The thing that finally made me want to learn to code wasn't a course, a YouTube video, or a good explanation of variables. It was a meal planning app.
I built it four days ago. Three hours with Claude Code, start to finish. It connects to an AI, retrieves recipes based on what I want to cook that week, assembles a meal plan, and exports the whole thing — plan, grocery list, everything — directly into Notion. Nothing clinical about it, no grand vision. Just a tool that maps to the way I actually think about food and planning, built around my specific workflows in a way that nothing off the shelf has ever managed to do.
When it worked for the first time, I didn't have a word for the feeling. Magic is the closest I've come — not because it was mysterious, but because I'd had a vision in my head and then it existed in the world, and the gap between those two states felt shorter than it had any right to be. I knew I didn't fully understand what I'd built. I also knew, for the first time, that I wanted to.
That's the inversion that changed everything for me.
Every resource I'd encountered before assumed that understanding came first and building came second. Work through the fundamentals. Earn the right to make something real. I'd tried that path more than once and hit the same wall every time — not a comprehension wall, but a relevance wall. I could follow the lessons. I just couldn't find a reason to keep going. The gap between "I understand this concept" and "I can build something that actually matters" felt enormous, and nothing in the curriculum helped me cross it.
What changed with Claude Code wasn't that the concepts became easier. It was that I had something real to build, and I built it, and now I have a genuine reason to understand the mechanisms underneath. I'm at the beginning of that foundation now — JavaScript, React, Git, the underpinnings of the tools I've been using without fully grasping. I've barely started. But I'm learning backward from things I've already made, trying to understand what I was actually doing, and that's a different kind of motivation than any tutorial has ever given me.

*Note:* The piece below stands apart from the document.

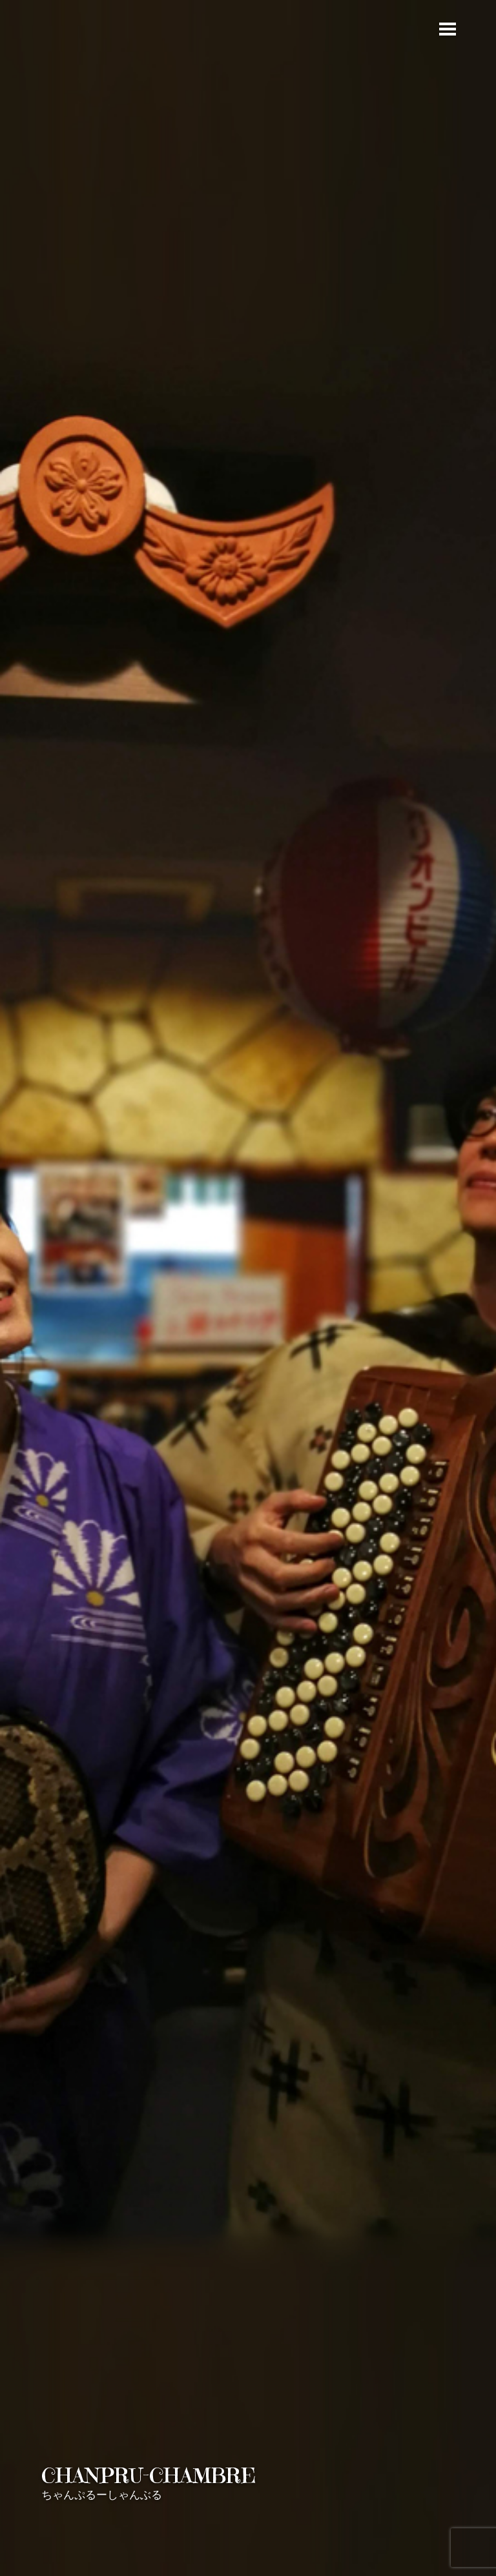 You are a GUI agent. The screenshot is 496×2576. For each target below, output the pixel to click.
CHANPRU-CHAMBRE (148, 2475)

If AI is doing the heavy lifting, are you actually learning anything? Is this just a more sophisticated crutch?
I keep coming back to my PT clinicals. The thing that made everything from school finally stick wasn't the lectures — it was treating real patients, in real situations, where something was actually at stake. Nobody asked whether hands-on learning was a crutch. The doing was the learning. The classroom concepts came alive because there was finally context for them.
I don't think what I'm doing now is different in any way that matters. A library isn't a crutch. A mentor isn't a crutch. We learn by watching people do things we want to do — that's how motivation has always worked. The fact that my partner in this is an AI agent doesn't change the underlying dynamic. I'm building real things, developing real taste about what works and what doesn't, and generating genuine curiosity about the mechanisms underneath. That's not a shortcut. That's just learning.
I'm not trying to become a developer. I'm trying to become a better partner in building things — someone who understands enough of what's happening under the hood to ask better questions, catch more mistakes, and have a clearer sense of what's possible. The foundation I'm building isn't an end in itself. It's so the next thing I build is better than the last one.
I still have a long way to go. I couldn't rebuild the sous app from scratch right now without help. But I understand it well enough to improve it, explain it, and know exactly what I want to build next. For the first time, that feels like enough.